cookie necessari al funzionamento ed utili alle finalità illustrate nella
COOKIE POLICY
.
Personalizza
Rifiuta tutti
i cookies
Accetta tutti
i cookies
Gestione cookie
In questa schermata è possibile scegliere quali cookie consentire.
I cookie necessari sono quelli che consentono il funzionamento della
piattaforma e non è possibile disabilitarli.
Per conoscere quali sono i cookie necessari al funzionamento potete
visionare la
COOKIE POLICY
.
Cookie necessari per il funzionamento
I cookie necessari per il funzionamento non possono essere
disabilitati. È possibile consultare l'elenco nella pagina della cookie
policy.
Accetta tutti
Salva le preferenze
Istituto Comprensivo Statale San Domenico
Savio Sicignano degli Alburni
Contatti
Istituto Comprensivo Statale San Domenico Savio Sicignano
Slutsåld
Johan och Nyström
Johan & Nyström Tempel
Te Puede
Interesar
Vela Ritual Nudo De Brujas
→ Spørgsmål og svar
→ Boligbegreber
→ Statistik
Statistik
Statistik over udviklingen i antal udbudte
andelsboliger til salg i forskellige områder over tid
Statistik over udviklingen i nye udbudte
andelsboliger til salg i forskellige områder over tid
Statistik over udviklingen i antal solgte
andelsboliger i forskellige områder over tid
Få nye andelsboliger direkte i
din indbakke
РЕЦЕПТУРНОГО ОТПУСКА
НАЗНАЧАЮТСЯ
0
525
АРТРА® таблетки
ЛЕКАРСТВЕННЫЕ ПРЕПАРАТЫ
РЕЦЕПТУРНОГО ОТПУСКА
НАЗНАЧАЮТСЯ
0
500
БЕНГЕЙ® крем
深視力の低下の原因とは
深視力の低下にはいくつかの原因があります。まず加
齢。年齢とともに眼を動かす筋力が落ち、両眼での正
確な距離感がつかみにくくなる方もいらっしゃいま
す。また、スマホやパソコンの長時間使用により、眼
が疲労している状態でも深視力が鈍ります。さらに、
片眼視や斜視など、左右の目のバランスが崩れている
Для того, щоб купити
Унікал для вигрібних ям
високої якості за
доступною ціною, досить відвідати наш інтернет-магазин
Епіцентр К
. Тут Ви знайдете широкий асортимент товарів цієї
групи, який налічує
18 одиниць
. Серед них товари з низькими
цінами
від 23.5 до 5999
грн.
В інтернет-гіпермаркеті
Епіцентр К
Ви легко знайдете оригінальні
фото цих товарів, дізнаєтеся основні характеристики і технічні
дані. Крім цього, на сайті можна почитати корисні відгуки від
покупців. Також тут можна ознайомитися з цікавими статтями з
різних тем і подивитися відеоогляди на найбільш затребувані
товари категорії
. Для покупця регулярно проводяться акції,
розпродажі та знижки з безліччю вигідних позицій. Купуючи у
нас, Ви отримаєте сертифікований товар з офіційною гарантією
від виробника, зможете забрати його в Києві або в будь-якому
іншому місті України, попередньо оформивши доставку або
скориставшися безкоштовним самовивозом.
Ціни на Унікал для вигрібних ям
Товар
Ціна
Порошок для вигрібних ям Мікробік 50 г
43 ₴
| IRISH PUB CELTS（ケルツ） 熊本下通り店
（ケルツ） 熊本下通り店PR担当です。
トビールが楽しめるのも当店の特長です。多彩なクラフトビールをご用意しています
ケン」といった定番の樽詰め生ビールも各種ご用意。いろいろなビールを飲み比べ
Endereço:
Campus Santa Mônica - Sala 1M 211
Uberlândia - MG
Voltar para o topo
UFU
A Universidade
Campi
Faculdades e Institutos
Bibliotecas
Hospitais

AIM OF THE TASK => Output every record verbatim.

YOUR SOLUTION =>
cookie necessari al funzionamento ed utili alle finalità illustrate nella
COOKIE POLICY
.
Personalizza
Rifiuta tutti
i cookies
Accetta tutti
i cookies
Gestione cookie
In questa schermata è possibile scegliere quali cookie consentire.
I cookie necessari sono quelli che consentono il funzionamento della
piattaforma e non è possibile disabilitarli.
Per conoscere quali sono i cookie necessari al funzionamento potete
visionare la
COOKIE POLICY
.
Cookie necessari per il funzionamento
I cookie necessari per il funzionamento non possono essere
disabilitati. È possibile consultare l'elenco nella pagina della cookie
policy.
Accetta tutti
Salva le preferenze
Istituto Comprensivo Statale San Domenico
Savio Sicignano degli Alburni
Contatti
Istituto Comprensivo Statale San Domenico Savio Sicignano
Slutsåld
Johan och Nyström
Johan & Nyström Tempel
Te Puede
Interesar
Vela Ritual Nudo De Brujas
→ Spørgsmål og svar
→ Boligbegreber
→ Statistik
Statistik
Statistik over udviklingen i antal udbudte
andelsboliger til salg i forskellige områder over tid
Statistik over udviklingen i nye udbudte
andelsboliger til salg i forskellige områder over tid
Statistik over udviklingen i antal solgte
andelsboliger i forskellige områder over tid
Få nye andelsboliger direkte i
din indbakke
РЕЦЕПТУРНОГО ОТПУСКА
НАЗНАЧАЮТСЯ
0
525
АРТРА® таблетки
ЛЕКАРСТВЕННЫЕ ПРЕПАРАТЫ
РЕЦЕПТУРНОГО ОТПУСКА
НАЗНАЧАЮТСЯ
0
500
БЕНГЕЙ® крем
深視力の低下の原因とは
深視力の低下にはいくつかの原因があります。まず加
齢。年齢とともに眼を動かす筋力が落ち、両眼での正
確な距離感がつかみにくくなる方もいらっしゃいま
す。また、スマホやパソコンの長時間使用により、眼
が疲労している状態でも深視力が鈍ります。さらに、
片眼視や斜視など、左右の目のバランスが崩れている
Для того, щоб купити
Унікал для вигрібних ям
високої якості за
доступною ціною, досить відвідати наш інтернет-магазин
Епіцентр К
. Тут Ви знайдете широкий асортимент товарів цієї
групи, який налічує
18 одиниць
. Серед них товари з низькими
цінами
від 23.5 до 5999
грн.
В інтернет-гіпермаркеті
Епіцентр К
Ви легко знайдете оригінальні
фото цих товарів, дізнаєтеся основні характеристики і технічні
дані. Крім цього, на сайті можна почитати корисні відгуки від
покупців. Також тут можна ознайомитися з цікавими статтями з
різних тем і подивитися відеоогляди на найбільш затребувані
товари категорії
. Для покупця регулярно проводяться акції,
розпродажі та знижки з безліччю вигідних позицій. Купуючи у
нас, Ви отримаєте сертифікований товар з офіційною гарантією
від виробника, зможете забрати його в Києві або в будь-якому
іншому місті України, попередньо оформивши доставку або
скориставшися безкоштовним самовивозом.
Ціни на Унікал для вигрібних ям
Товар
Ціна
Порошок для вигрібних ям Мікробік 50 г
43 ₴
| IRISH PUB CELTS（ケルツ） 熊本下通り店
（ケルツ） 熊本下通り店PR担当です。
トビールが楽しめるのも当店の特長です。多彩なクラフトビールをご用意しています
ケン」といった定番の樽詰め生ビールも各種ご用意。いろいろなビールを飲み比べ
Endereço:
Campus Santa Mônica - Sala 1M 211
Uberlândia - MG
Voltar para o topo
UFU
A Universidade
Campi
Faculdades e Institutos
Bibliotecas
Hospitais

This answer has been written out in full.